Relational Probability Trees

A relational probability tree (RPT) [Neville et al., 2003] is a form of classification tree for relational data that considers attributes of related objects and links, and automatically constructs complex relational aggregates of these attributes to build a probabilistic model. These relational aggregations include mode, average, count, and proportion. Each of these aggregations can operate on related objects or links and each dynamically determines the best threshold. In addition to the aggregation functions, RPTs also consider structural features of the data. Specifically, RPTs can include degree features (counts of named objects or links in a subgraph) in the resulting models. Advantages of this model include ease of model understanding (the model is a series of hierarchical rules) and the ability to dynamically select predictive features and thresholds.

Proximity’s RPT code has been modularized to permit easier maintenance of and additions to the code. Model creation has been split into learning and pruning modules, with each of these having their own set of components used to specify particular performance parameters.

The learning module includes several component modules that control the learning phase:

The pruning module provides the ability to apply different pruning strategies to the completed tree.

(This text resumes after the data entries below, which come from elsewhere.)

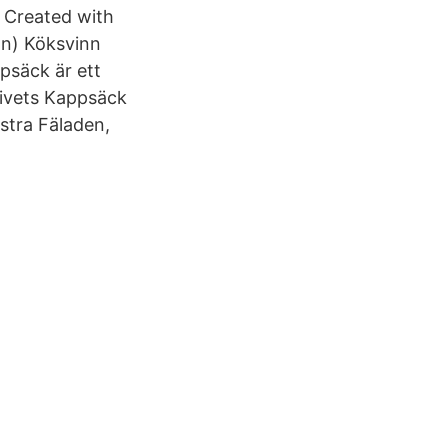
. Created with
son) Köksvinn
psäck är ett
Livets Kappsäck
stra Fäladen,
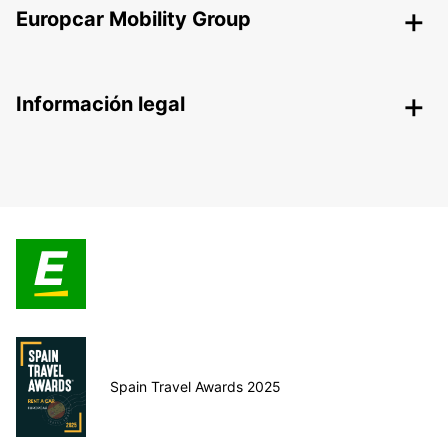
Europcar Mobility Group
Información legal
Spain Travel Awards 2025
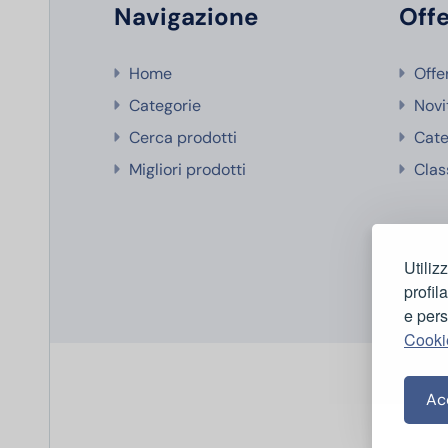
Navigazione
Offe
Home
Offe
Categorie
Novi
Cerca prodotti
Cate
Migliori prodotti
Clas
Utiliz
profil
e pers
Cooki
Acc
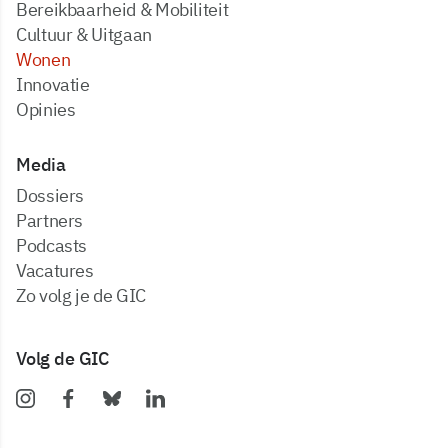
Bereikbaarheid & Mobiliteit
Cultuur & Uitgaan
Wonen
Innovatie
Opinies
Media
dossiers
partners
podcasts
vacatures
zo volg je de GIC
Volg de GIC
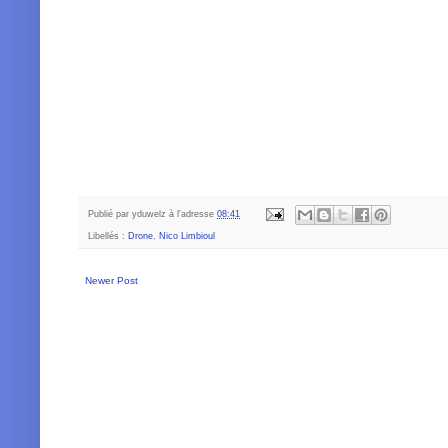
Publié par
yduwelz
à l'adresse
08:41
Libellés :
Drone
,
Nico Limbioul
Newer Post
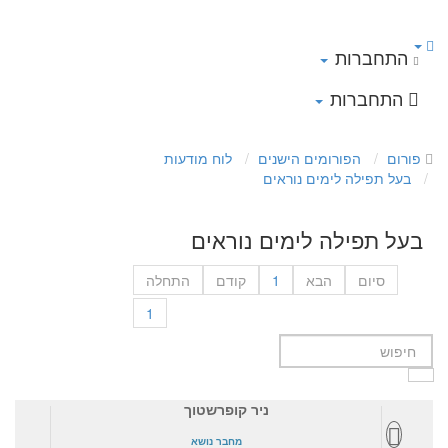
התחברות
התחברות
פורום
הפורומים הישנים
לוח מודעות
בעל תפילה לימים נוראים
בעל תפילה לימים נוראים
סיום
הבא
1
קודם
התחלה
1
ניר קופרשטוך
מחבר נושא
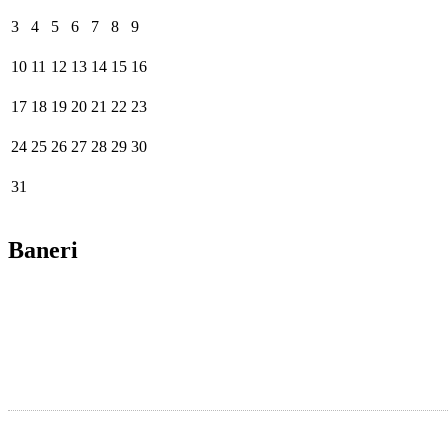
3
4
5
6
7
8
9
10
11
12
13
14
15
16
17
18
19
20
21
22
23
24
25
26
27
28
29
30
31
Baneri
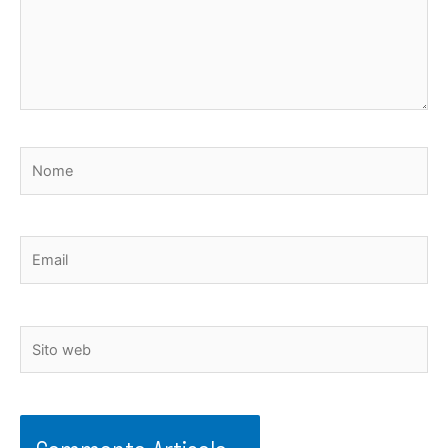
Nome
Email
Sito
web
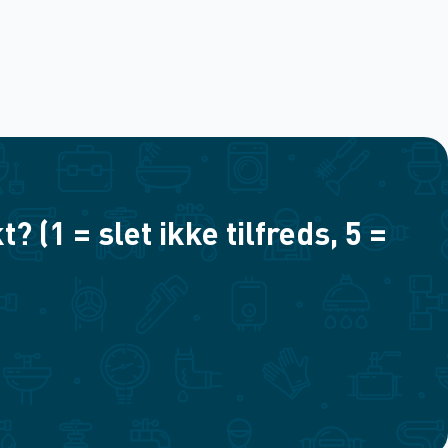
(1 = slet ikke tilfreds, 5 =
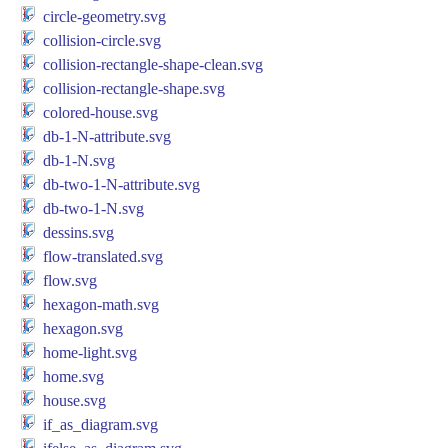
circle-geometry.svg
collision-circle.svg
collision-rectangle-shape-clean.svg
collision-rectangle-shape.svg
colored-house.svg
db-1-N-attribute.svg
db-1-N.svg
db-two-1-N-attribute.svg
db-two-1-N.svg
dessins.svg
flow-translated.svg
flow.svg
hexagon-math.svg
hexagon.svg
home-light.svg
home.svg
house.svg
if_as_diagram.svg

Implementing pruning strategies is planned for future releases; the current release includes only the DefaultPruningModule, which does no pruning.

The example below performs the same classification task as the previous RBC example—we want to infer whether or not a web page is a student page. But this time we use the value of the pagetype attribute to identify known student pages in the training phase. This attribute can take one of six (string) values: Student, Course, Faculty, Staff, ResearchProject, and Other. We use the same training and test sets as in the RBC example.

Code example: run-1d-clusters-rpt.py

This section describes the script found in $PROX_HOME/doc/user/tutorial/examples/run-1d-clusters-rpt.py.

Import the necessary class definitions.

from kdl.prox.model2.common.sources import *
from kdl.prox.model2.rpt import RPT

As before, sample 0 serves as the training set and sample 1 is the test set.

trainContainer = prox.getContainer("1d-clusters/samples/0")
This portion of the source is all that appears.